The first chapter is quick tour through the history of philosophy concerning the meaning of courage. Here he looks at Plato, Aquinas, Seneca, Spinoza and Nietzsche. His own definition of the 'courage to be', which lends the book its title, is probably closest to Nietzsche's 'will to power' and Spinoza's 'conatus '. Tillich is talking about something beyond the subject-object divide. It is not something psychological in our minds, it is in ourselves, in our whole being. Affirming life is putting your consciousness in line with your being which is already pulsating with that reality of the courage to be.
In the second chapter he explains this in more detail saying that "courage is self-affirmation 'in spite of,' that is in spite of that which tends to prevent the self from affirming itself". In an existentialist fashion, he thus defines being against the backdrop of nonbeing. This also leads him to a discussion of anxiety, which is "the state in which a being is aware of its possible nonbeing".
This discussion of anxiety was one of my favorite parts of the book. According to Tillich anxiety is an existential condition and not just something certain people experience. He describes three forms in which anxiety manifests itself in our lives:
There is ontic anxiety, which is related to fate and death, moral anxiety, which has to do with guilt and condemnation, and finally there is spiritual anxiety, which regards emptiness and, in its absolute form, meaninglessness.
These three main forms of anxiety are often intertwined but still Tillich traces each of them back to a period in history when they were predominant.

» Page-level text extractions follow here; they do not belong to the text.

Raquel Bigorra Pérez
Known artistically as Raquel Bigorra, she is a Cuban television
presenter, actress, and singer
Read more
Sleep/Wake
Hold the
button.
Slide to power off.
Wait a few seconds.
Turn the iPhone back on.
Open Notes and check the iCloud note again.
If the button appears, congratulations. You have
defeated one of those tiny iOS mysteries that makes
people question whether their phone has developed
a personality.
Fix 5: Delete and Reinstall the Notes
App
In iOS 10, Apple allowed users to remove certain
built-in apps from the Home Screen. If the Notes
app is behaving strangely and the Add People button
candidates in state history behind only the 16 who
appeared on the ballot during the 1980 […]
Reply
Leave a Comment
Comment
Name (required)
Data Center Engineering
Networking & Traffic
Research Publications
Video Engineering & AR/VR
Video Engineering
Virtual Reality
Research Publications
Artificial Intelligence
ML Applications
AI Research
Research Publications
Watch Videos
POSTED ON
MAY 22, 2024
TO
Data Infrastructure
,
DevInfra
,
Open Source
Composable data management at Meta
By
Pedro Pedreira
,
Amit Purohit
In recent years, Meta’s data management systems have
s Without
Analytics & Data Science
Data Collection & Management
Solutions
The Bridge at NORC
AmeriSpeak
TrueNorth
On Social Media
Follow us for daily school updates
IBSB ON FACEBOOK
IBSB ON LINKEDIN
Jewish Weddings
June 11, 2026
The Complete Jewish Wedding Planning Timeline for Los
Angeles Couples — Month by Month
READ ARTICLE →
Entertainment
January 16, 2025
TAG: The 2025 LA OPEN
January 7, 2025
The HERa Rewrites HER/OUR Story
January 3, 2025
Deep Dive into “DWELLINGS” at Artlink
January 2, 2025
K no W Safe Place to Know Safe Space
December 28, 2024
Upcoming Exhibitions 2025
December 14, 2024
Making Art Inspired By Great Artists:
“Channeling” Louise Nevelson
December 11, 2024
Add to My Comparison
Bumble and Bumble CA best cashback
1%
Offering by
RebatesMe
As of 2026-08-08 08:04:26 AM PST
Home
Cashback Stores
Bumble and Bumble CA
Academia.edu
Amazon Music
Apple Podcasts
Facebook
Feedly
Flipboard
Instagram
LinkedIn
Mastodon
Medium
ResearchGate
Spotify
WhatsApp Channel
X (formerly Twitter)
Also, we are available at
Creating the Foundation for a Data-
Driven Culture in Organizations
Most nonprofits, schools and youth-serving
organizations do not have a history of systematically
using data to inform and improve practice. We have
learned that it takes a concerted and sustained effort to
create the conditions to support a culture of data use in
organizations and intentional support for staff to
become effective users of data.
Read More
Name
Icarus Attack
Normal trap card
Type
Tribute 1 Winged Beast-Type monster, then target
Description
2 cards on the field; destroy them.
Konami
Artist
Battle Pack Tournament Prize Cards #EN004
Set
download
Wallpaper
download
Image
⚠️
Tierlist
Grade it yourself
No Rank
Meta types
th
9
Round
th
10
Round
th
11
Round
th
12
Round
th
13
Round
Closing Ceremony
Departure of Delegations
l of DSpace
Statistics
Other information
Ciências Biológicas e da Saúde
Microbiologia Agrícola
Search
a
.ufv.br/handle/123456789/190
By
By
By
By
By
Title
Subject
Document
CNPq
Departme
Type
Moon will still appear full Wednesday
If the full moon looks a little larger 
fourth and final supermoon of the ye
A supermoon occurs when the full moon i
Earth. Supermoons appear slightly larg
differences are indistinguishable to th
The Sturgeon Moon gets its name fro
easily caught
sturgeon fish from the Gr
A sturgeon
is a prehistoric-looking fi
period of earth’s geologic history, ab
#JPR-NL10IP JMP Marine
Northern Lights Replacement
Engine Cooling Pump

The ontic anxiety was prevalent in the ancient world, which conceived of the human life as in the hand of the gods and subject to fate.
"... the individual's feeling of being in the hands of powers, natural as well as political, which are completely beyond his control and calculation - all this produced a tremendous anxiety and the quest for courage to meet the threat of fate and death."
In the medieval period the ontic anxiety was partly overcome by the christian beliefs promoted by the church, in a life after death and in God's providence. But in this period the moral anxiety grew stronger. This anxiety was related to guilt and the possibility of condemnation if one fails to live up to the standards of the divine.
"The anxiety of condemnation symbolized as the 'wrath of God' and intensified by the imagery of hell and purgatory drove people of the late Middle Ages to try various means of assuaging their anxiety..."
The reformation helped to engage this anxiety and partially relieved people of moral anxiety. But it was not until the age of Enlightenment that the third type of anxiety, spiritual anxiety, became dominant:
"The breakdown of absolutism, the development of liberalism and democracy, the rise of a technical civilization with its victory over all enemies and its own beginning disintegration - these are the sociological presuppositions for the third main period of anxiety."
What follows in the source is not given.